▶ **HOW TO COMPLETE THIS TASK**
For the entries below, the expected answer is the line with "Recruitment & staffing", the line with "Digital marketing & advertising", and every line between them, exactly as written, and nothing more.

Extracted data entries
*** Block opens ***
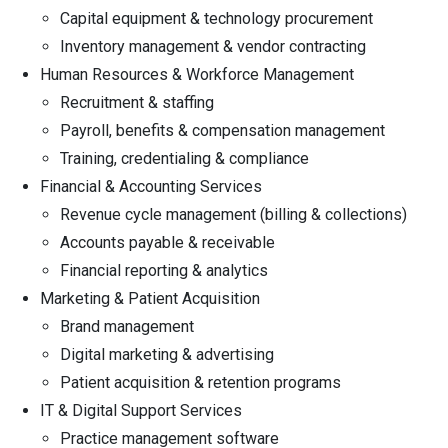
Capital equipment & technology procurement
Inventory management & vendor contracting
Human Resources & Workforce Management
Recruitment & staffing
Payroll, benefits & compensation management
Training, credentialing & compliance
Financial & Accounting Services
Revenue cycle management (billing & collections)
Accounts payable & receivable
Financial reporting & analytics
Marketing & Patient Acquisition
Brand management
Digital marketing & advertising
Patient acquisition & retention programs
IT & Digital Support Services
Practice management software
*** Block closes ***
*** Block opens ***
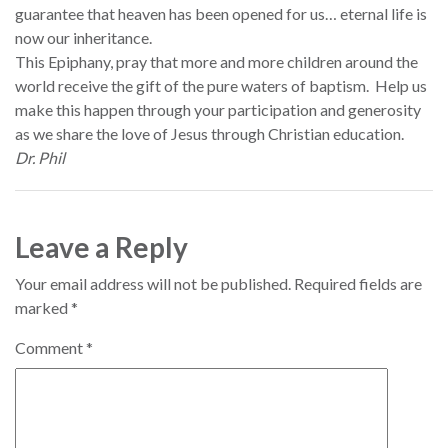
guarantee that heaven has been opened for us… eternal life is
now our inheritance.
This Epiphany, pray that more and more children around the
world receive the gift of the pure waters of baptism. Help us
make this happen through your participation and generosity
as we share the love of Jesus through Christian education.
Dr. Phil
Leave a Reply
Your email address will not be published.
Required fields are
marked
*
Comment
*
*** Block closes ***
▶ **REPLY**
Recruitment & staffing
Payroll, benefits & compensation management
Training, credentialing & compliance
Financial & Accounting Services
Revenue cycle management (billing & collections)
Accounts payable & receivable
Financial reporting & analytics
Marketing & Patient Acquisition
Brand management
Digital marketing & advertising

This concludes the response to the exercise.